The function is called once before the annealing process when state=1 to initialise the parameters. The function is called after every Monte-Carlo cycle with state=2 and the output of the previous function call is assigned to the input struct. fStat is called once again in the end with state=3 to calculate final parameters (in the last run, input parIn.param contains all the annealing parameters). For comparison see the defaul function sw_fstat. Default value is @sw_fstat.

'fSub'
Function to define sublattices for Monte-Carlo speedup. Function handle with the following header:
cGraph = fSub(conn,nExt)


where cGraph is a row vector with $n_{magExt}$ number of elements conn is a matrix with dimensions of $[2\times n_{conn}]$ $n_{ext}$ is equal to nExt. For the SpinW implementation see sw_fsub. Default value is @sw_fsub.

'subLat'
Vector that assigns all magnetic moments into non-interacting sublattices, contains a single index $(1,2,3...)$ for every magnetic moment, row vector with $n_{magExt}$ number of elements. If undefined, the function defined in fSub parameter will be used to partition the lattice.
'title'
Gives a title string to the simulation that is saved in the output.
'autoK'
Bin length of the autocorrelation vector.
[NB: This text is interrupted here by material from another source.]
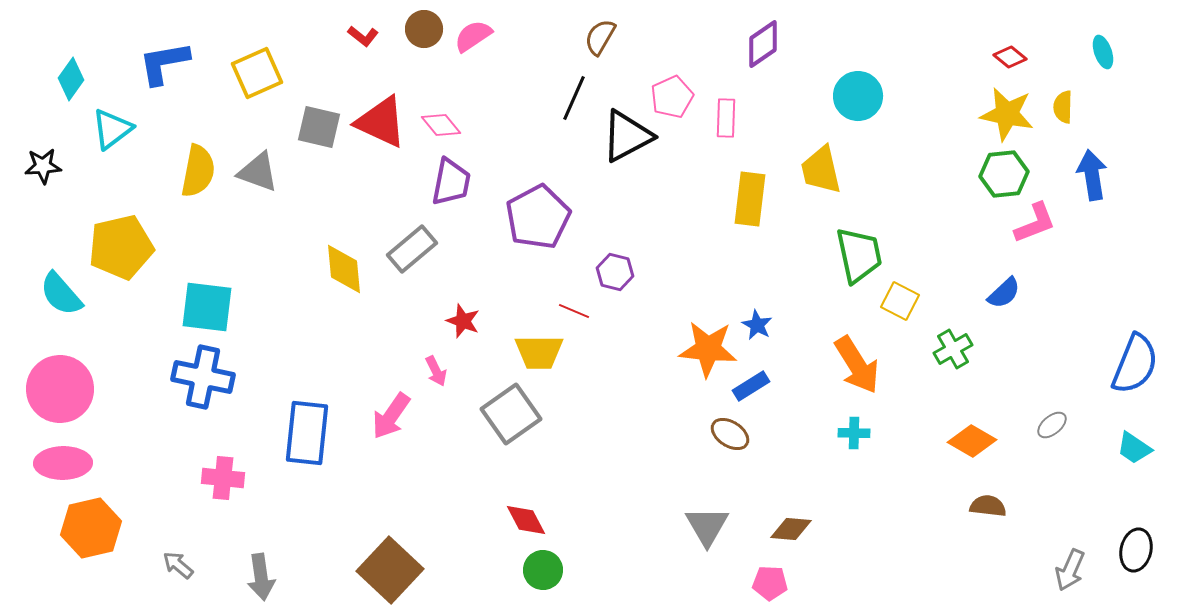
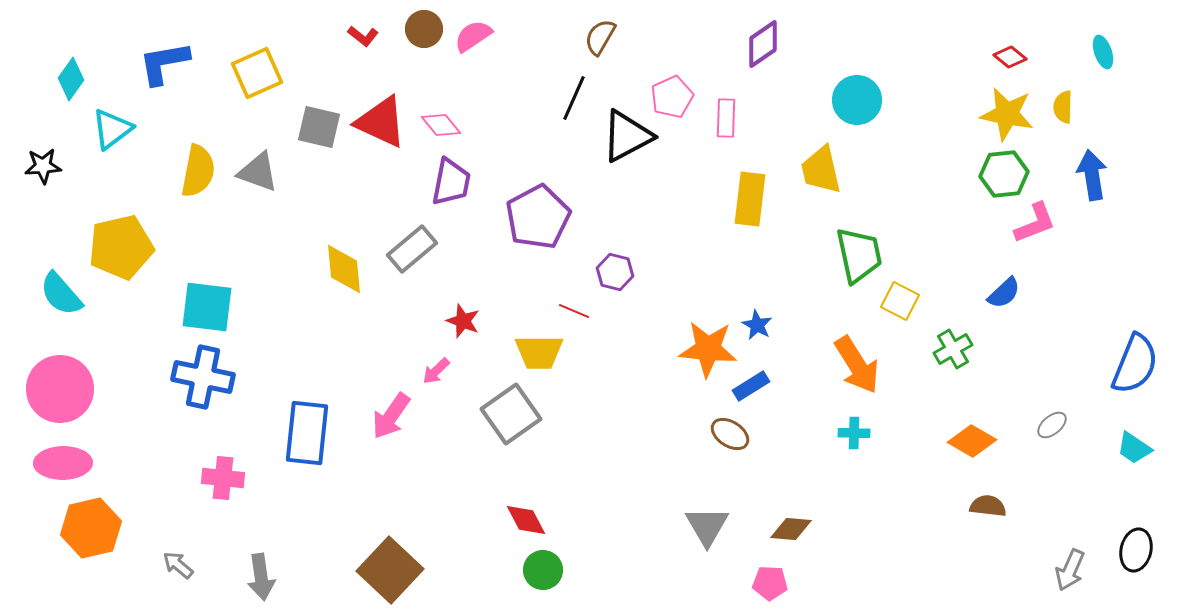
cyan circle at (858, 96): moved 1 px left, 4 px down
pink arrow at (436, 371): rotated 72 degrees clockwise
Should be a few times smaller than nMC. Default value is 0 when no autocorrelation function is calculated.

### Output Arguments

stat struct that contains the calculated TD averages and the parameters of the simulation with the following fields:

param
All input parameter values of the anneal function.
obj
The clone of the input obj updated with the final magnetic structure.
M
Components of the magnetisation after the last annealing run stored in a matrix with dimensions of $[3\times n_{magExt}]$.
E
Energy of the system after the last annealing run, excluding the self energy.
T
Final temperature of the sample.

Depending on the fStat parameter, additional fields are included. Using the default function sw_fstat the following parameters are also calculated:

avgM
Average value of the magnetisation vector sampled over nStat runs, stored in a matrix with dimensions of $[3\times n_{magExt}]$.
stdM
Standard deviation of the mgnetisation vector sampled over nStat runs, stored in a matrix with dimensions of $[3\times n_{magExt}]$.
avgE
Average system energy per spin averaged over nStat runs, scalar.
stdE
Standard deviation of the system energy per spin over nStat runs, scalar.
Cp
Heat capacity of the sample, calculated using the formula $(\langle E^2\rangle-\langle E\rangle^2)/k_B/T^2$.
Chi
Magnetic susceptibility of the sample calculated using the formula $(\langle M^2\rangle-\langle M\rangle^2)/k_B/T$.

### Reference

Kirkpatrick, S., Gelatt, C.D., & Vecchi, M.P. (1983). Optimization by Simulated Annealing. Science, 220, 671-680.